## Directions
Leaving out pictures, output exactly the lines below from the one that has "открыл огонь из" through the one that has "U2 Tourarchiv", and nothing else.

-------- Recorded information --------

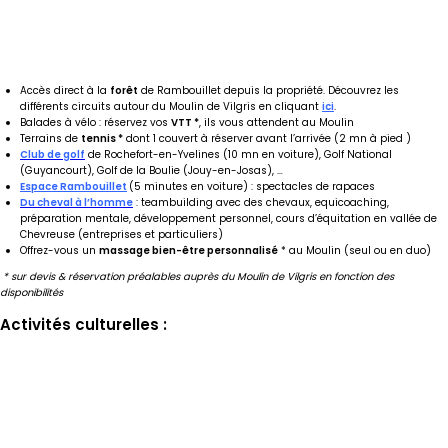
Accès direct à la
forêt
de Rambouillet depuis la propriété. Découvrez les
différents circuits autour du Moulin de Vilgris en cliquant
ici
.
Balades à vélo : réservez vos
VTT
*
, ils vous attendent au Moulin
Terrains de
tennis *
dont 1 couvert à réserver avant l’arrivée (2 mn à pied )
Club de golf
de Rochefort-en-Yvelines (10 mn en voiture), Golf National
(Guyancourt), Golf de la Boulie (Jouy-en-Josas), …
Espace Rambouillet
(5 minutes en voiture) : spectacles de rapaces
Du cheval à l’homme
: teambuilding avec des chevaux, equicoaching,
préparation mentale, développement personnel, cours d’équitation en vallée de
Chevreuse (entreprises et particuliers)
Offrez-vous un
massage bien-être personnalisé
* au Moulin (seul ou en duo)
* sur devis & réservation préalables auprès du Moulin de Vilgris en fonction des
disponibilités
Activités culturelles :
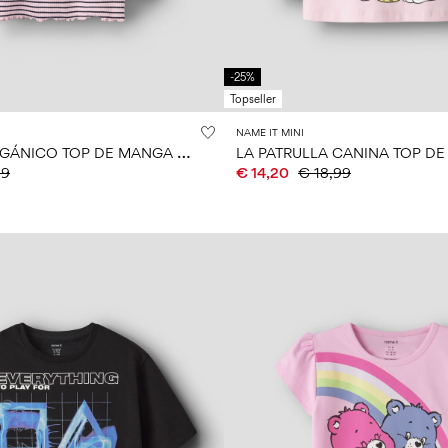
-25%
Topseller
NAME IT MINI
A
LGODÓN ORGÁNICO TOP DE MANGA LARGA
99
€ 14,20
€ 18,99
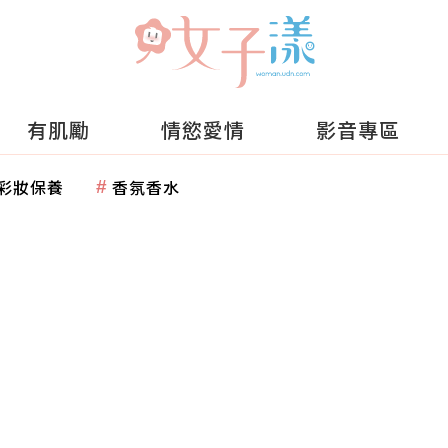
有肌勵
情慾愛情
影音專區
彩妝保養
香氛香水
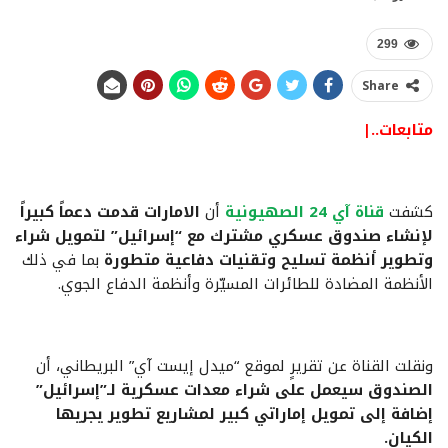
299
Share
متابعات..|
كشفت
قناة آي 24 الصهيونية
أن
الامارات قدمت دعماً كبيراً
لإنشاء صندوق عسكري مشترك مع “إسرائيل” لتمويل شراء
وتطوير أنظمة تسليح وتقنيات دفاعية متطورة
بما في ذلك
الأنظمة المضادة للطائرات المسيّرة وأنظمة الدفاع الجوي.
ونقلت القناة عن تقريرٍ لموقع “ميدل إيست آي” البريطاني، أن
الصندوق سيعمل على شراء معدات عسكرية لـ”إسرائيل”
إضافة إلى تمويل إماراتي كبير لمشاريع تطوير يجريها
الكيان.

--------
-------- Recorded information --------

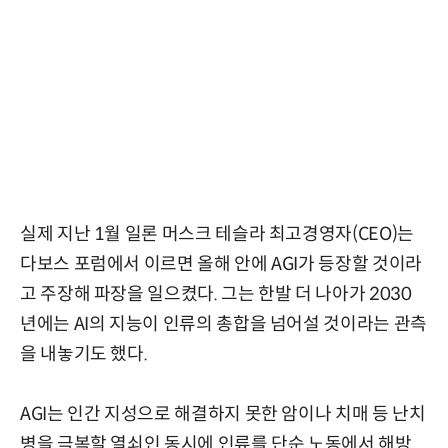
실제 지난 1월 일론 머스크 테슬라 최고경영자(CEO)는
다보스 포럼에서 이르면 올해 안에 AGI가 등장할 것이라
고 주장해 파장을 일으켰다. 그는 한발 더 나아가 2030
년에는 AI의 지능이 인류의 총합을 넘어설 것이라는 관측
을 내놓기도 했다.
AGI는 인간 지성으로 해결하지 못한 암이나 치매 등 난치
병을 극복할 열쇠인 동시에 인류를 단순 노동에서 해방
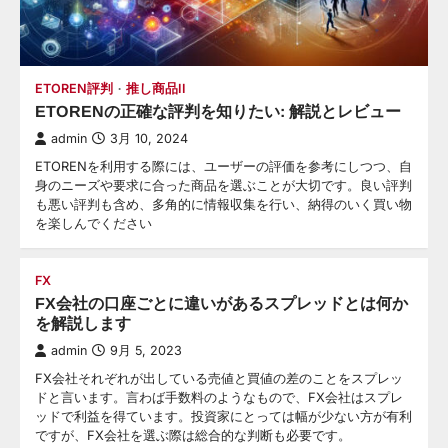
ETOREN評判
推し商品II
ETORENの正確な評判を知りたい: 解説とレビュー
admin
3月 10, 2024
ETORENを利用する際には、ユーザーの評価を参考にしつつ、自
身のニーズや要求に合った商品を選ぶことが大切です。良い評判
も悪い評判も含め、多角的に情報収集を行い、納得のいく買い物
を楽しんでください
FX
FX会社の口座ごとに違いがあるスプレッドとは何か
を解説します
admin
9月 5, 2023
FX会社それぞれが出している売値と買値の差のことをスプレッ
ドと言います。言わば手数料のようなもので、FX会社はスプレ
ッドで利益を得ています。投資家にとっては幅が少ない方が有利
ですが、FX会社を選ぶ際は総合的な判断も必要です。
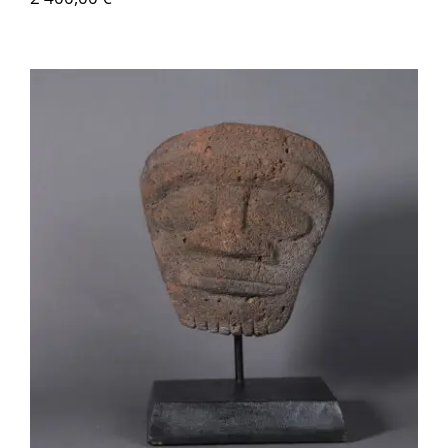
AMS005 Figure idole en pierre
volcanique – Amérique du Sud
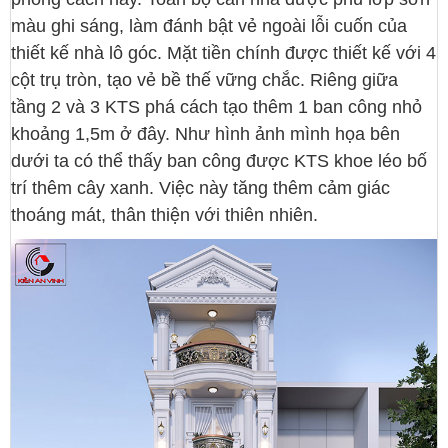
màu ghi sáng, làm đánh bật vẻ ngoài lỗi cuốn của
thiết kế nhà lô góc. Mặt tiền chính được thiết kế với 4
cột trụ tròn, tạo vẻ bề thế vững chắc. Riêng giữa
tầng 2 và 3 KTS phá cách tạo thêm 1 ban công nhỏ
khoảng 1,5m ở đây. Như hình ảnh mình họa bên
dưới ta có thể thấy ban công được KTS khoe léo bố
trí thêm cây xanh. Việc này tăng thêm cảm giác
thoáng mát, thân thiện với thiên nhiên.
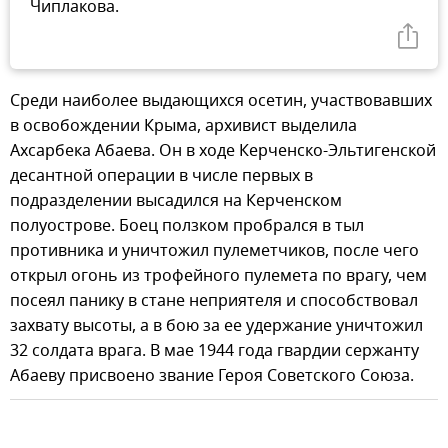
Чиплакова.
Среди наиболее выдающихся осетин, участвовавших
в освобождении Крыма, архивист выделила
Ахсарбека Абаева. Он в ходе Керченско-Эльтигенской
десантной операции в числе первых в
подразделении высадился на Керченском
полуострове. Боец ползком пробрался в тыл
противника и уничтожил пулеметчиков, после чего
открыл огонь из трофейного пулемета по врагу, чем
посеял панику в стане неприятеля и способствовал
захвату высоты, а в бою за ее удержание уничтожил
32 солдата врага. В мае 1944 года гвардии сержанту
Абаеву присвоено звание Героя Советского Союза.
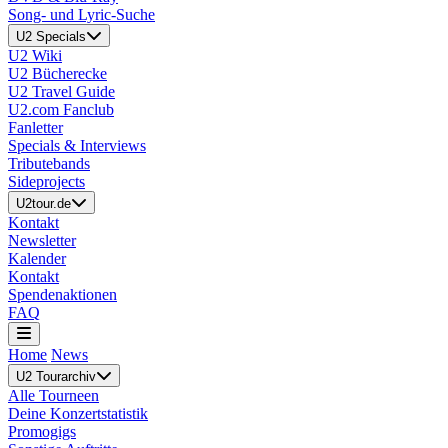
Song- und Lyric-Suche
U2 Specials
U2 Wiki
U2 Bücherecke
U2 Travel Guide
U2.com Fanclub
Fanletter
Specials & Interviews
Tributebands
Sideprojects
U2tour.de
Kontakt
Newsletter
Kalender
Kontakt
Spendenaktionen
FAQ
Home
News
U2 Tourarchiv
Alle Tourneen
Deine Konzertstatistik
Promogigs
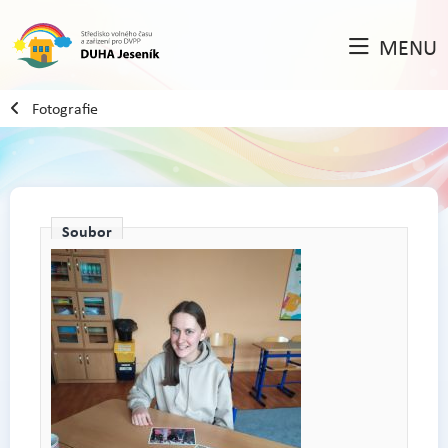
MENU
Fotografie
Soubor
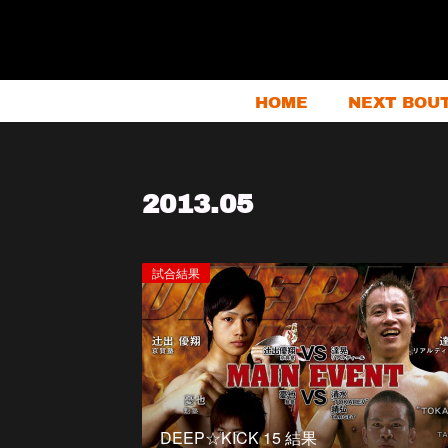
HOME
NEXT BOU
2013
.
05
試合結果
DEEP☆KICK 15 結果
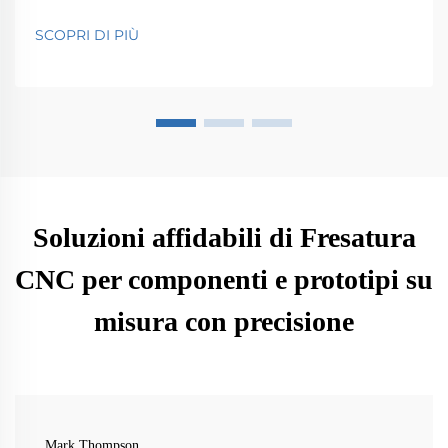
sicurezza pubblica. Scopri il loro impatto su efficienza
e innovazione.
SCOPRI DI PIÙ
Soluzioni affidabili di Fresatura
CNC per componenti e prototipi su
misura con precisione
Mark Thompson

--------
-------- Recorded information --------

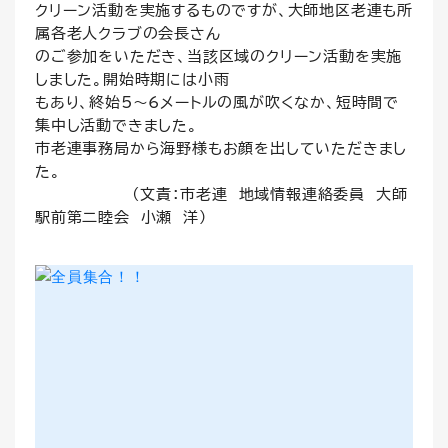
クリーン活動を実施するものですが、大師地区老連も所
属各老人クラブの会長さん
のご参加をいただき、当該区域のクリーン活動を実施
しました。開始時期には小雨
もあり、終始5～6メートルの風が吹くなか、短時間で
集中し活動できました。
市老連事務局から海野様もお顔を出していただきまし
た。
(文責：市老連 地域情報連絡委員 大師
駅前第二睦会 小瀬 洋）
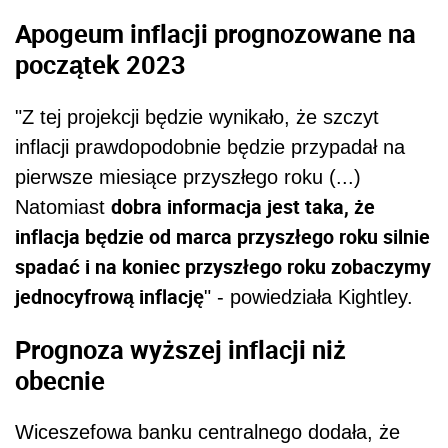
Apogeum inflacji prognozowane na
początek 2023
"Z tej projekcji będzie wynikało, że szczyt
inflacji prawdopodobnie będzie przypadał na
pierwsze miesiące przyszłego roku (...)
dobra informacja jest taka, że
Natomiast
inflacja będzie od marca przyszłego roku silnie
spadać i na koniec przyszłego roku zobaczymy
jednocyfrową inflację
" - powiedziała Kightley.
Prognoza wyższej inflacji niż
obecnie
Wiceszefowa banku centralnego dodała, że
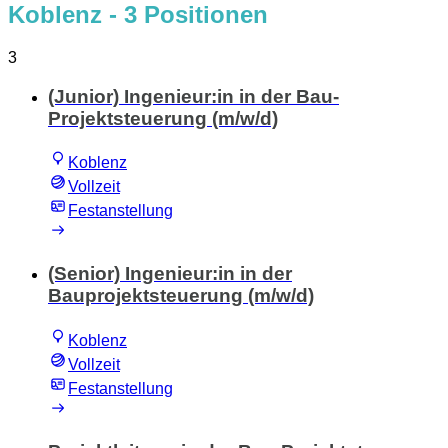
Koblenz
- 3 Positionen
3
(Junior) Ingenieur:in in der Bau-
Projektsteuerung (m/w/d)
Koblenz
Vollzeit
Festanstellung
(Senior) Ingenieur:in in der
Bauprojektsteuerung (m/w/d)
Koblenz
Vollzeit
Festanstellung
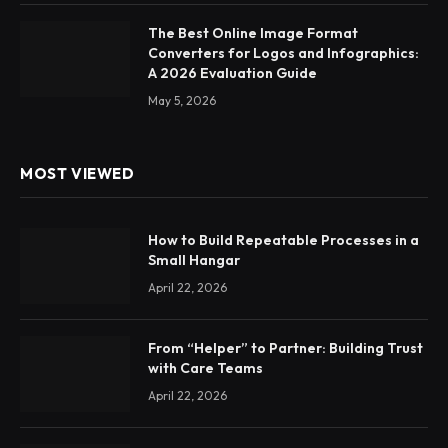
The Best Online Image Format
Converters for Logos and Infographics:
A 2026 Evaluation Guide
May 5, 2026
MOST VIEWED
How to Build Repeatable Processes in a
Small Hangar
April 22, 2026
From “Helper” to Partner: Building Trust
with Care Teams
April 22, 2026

--------

## Answer to this exercise
открыл огонь из трофейного пулемета по врагу, чем
посеял панику в стане неприятеля и способствовал
захвату высоты, а в бою за ее удержание уничтожил
32 солдата врага. В мае 1944 года гвардии сержанту
Абаеву присвоено звание Героя Советского Союза.
Song- und Lyric-Suche
U2 Specials
U2 Wiki
U2 Bücherecke
U2 Travel Guide
U2.com Fanclub
Fanletter
Specials & Interviews
Tributebands
Sideprojects
U2tour.de
Kontakt
Newsletter
Kalender
Kontakt
Spendenaktionen
FAQ
Home
News
U2 Tourarchiv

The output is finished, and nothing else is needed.